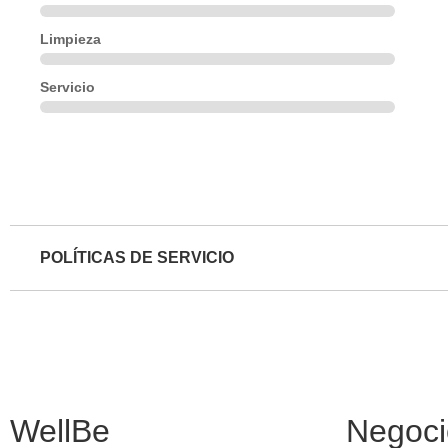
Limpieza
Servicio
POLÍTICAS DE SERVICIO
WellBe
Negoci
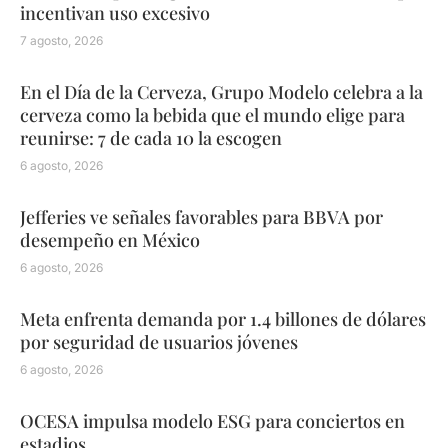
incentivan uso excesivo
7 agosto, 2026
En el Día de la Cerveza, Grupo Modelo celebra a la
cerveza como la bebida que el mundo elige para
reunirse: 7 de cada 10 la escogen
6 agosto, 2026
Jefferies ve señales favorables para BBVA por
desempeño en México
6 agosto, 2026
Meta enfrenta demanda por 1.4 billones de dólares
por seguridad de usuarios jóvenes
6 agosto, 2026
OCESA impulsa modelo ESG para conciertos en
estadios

---

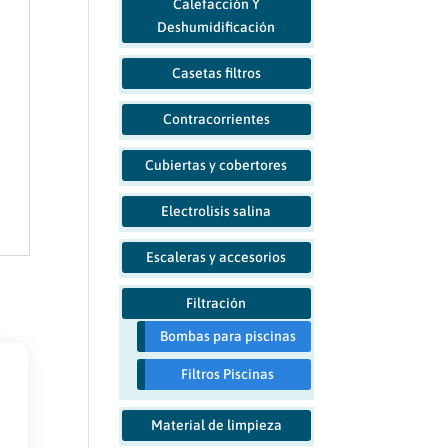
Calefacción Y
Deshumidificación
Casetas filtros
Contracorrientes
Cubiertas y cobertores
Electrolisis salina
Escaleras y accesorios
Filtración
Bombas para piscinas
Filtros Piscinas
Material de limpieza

---

Instructions to follow: Display each line of the data where "para" occurs.

Expected answer:
cerveza como la bebida que el mundo elige para
Jefferies ve señales favorables para BBVA por
OCESA impulsa modelo ESG para conciertos en
Bombas para piscinas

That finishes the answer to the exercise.